My Dad also said to me before we left that he wasn't going to change and would always be physical and that's just how he is with boys- apparently he can't help it due to his upbringing (in care in the 1960s and then in the army). My DS's other 3 male grandfathers aren't like this.

He expects me to be physical with them in terms of boundaries / punishment and I will not be.

He only sees us twice a year, so in reality knows nothing about our family and my parenting. Except that it isnt like his. Thank goodness it isn't.

His wife messaged me last night checking in on me and saying that if it was any consolation my Dad wasn't ok. I'm not responding further to them.

Your dad isnt okay as in "his behaviour was terrible. I'm sorry"

...or isn't okay like "your poor father he's ever so upset"

PoppyBlunt · 12/04/2026 17:57

SalmonOnFinnCrisp · 12/04/2026 17:05

Your dad isnt okay as in "his behaviour was terrible. I'm sorry"

...or isn't okay like "your poor father he's ever so upset"

The latter

OP posts:
SalmonOnFinnCrisp · 12/04/2026 18:00

PoppyBlunt · 12/04/2026 17:57

The latter

Thanks for confirming my interpretation was correct.

She's as bad as him.
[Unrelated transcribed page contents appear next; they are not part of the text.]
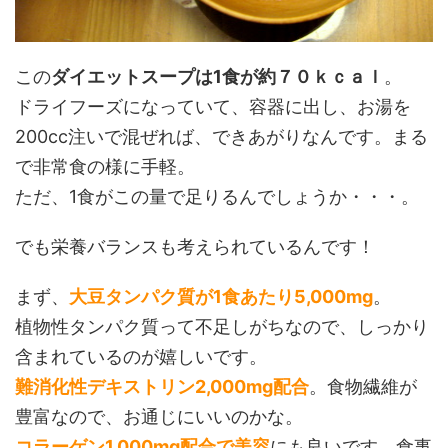
この
ダイエットスープは1食が約７０ｋｃａｌ
。
ドライフーズになっていて、容器に出し、お湯を
200cc注いで混ぜれば、できあがりなんです。まる
で非常食の様に手軽。
ただ、1食がこの量で足りるんでしょうか・・・。
でも栄養バランスも考えられているんです！
まず、
大豆タンパク質が1食あたり5,000mg
。
植物性タンパク質って不足しがちなので、しっかり
含まれているのが嬉しいです。
難消化性デキストリン2,000mg配合
。食物繊維が
豊富なので、お通じにいいのかな。
コラーゲン1,000mg配合で美容
にも良いです。食事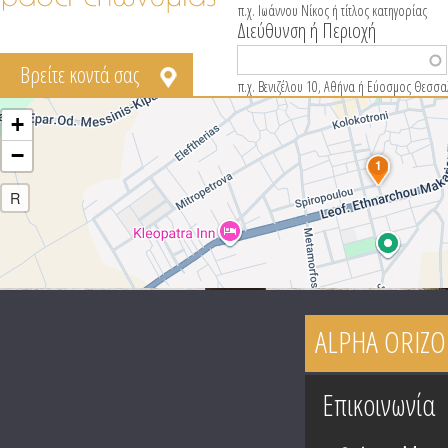
π.χ. Ιωάννου Νίκος ή τίτλος κατηγορίας
Διεύθυνση ή Περιοχή
Βρείτε κοντά σας
π.χ. Βενιζέλου 10, Αθήνα ή Εύοσμος Θεσσα
+
−
1
R
ALPHA ORIZO
Tabs group καταχώ
Επικοινωνία
(
t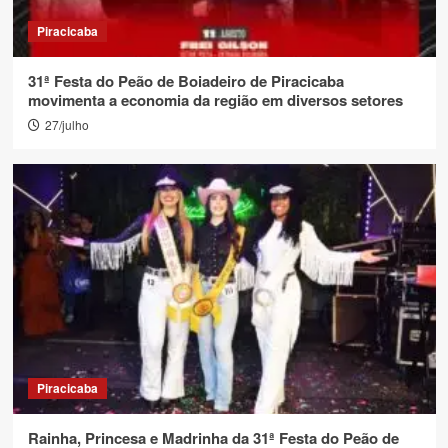
Piracicaba
31ª Festa do Peão de Boiadeiro de Piracicaba
movimenta a economia da região em diversos setores
27/julho
Piracicaba
Rainha, Princesa e Madrinha da 31ª Festa do Peão de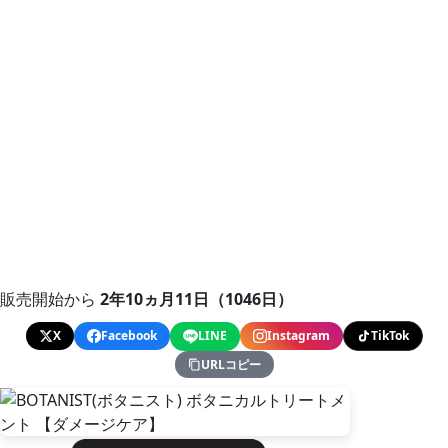
販売開始から
2年10ヵ月11日（1046日）
X
Facebook
LINE
Instagram
TikTok
URLコピー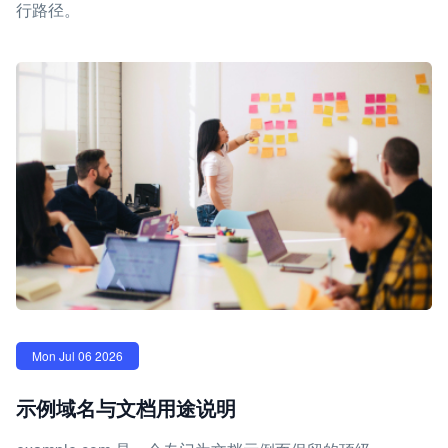
行路径。
Mon Jul 06 2026
示例域名与文档用途说明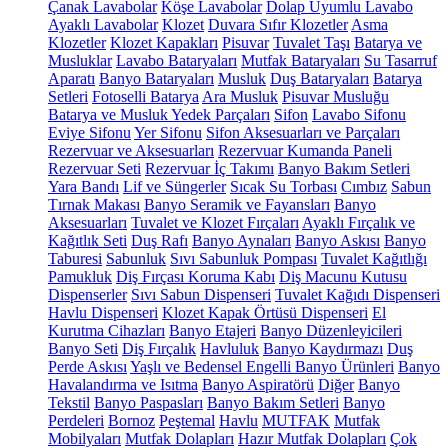
Çanak Lavabolar
Köşe Lavabolar
Dolap Uyumlu Lavabo
Ayaklı Lavabolar
Klozet
Duvara Sıfır Klozetler
Asma
Klozetler
Klozet Kapakları
Pisuvar
Tuvalet Taşı
Batarya ve
Musluklar
Lavabo Bataryaları
Mutfak Bataryaları
Su Tasarruf
Aparatı
Banyo Bataryaları
Musluk
Duş Bataryaları
Batarya
Setleri
Fotoselli Batarya
Ara Musluk
Pisuvar Musluğu
Batarya ve Musluk Yedek Parçaları
Sifon
Lavabo Sifonu
Eviye Sifonu
Yer Sifonu
Sifon Aksesuarları ve Parçaları
Rezervuar ve Aksesuarları
Rezervuar Kumanda Paneli
Rezervuar Seti
Rezervuar İç Takımı
Banyo Bakım Setleri
Yara Bandı
Lif ve Süngerler
Sıcak Su Torbası
Cımbız
Sabun
Tırnak Makası
Banyo Seramik ve Fayansları
Banyo
Aksesuarları
Tuvalet ve Klozet Fırçaları
Ayaklı Fırçalık ve
Kağıtlık Seti
Duş Rafı
Banyo Aynaları
Banyo Askısı
Banyo
Taburesi
Sabunluk
Sıvı Sabunluk Pompası
Tuvalet Kağıtlığı
Pamukluk
Diş Fırçası Koruma Kabı
Diş Macunu Kutusu
Dispenserler
Sıvı Sabun Dispenseri
Tuvalet Kağıdı Dispenseri
Havlu Dispenseri
Klozet Kapak Örtüsü Dispenseri
El
Kurutma Cihazları
Banyo Etajeri
Banyo Düzenleyicileri
Banyo Seti
Diş Fırçalık
Havluluk
Banyo Kaydırmazı
Duş
Perde Askısı
Yaşlı ve Bedensel Engelli Banyo Ürünleri
Banyo
Havalandırma ve Isıtma
Banyo Aspiratörü
Diğer
Banyo
Tekstil
Banyo Paspasları
Banyo Bakım Setleri
Banyo
Perdeleri
Bornoz
Peştemal
Havlu
MUTFAK
Mutfak
Mobilyaları
Mutfak Dolapları
Hazır Mutfak Dolapları
Çok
Don't even reply.

Confusional · 12/04/2026 18:33

I’m so sorry OP. It really hurts when you get to this point but know you are anything but a shit parent, you are the person who stopped the generational trauma; you had the strength and power to change x

Anyahyacinth · 12/04/2026 18:53

Reminds me of that Dad who murdered the child who carried him by the shoulder. The total disrespect to you...you are permitting it by staying

Dalmationday · 12/04/2026 19:55

Anyahyacinth · 12/04/2026 18:53

Reminds me of that Dad who murdered the child who carried him by the shoulder. The total disrespect to you...you are permitting it by staying

What’s this, which country?

Porkychops · 12/04/2026 20:02

It was the grandad wasnt it, i rhink they hD recently moved to Wales but came from Wolverhampton.

Anyahyacinth · 13/04/2026 00:13

Porkychops · 12/04/2026 20:02

It was the grandad wasnt it, i rhink they hD recently moved to Wales but came from Wolverhampton.

Ethan Ives-Griffiths is the poor child I was thinking of, the grandfather picked him up bodily by the crook of the neck and shoulder carrying him away from a trampoline…lots of film of him hurting him. When OP said grandfather picked her son up by arm and leg it reminded me.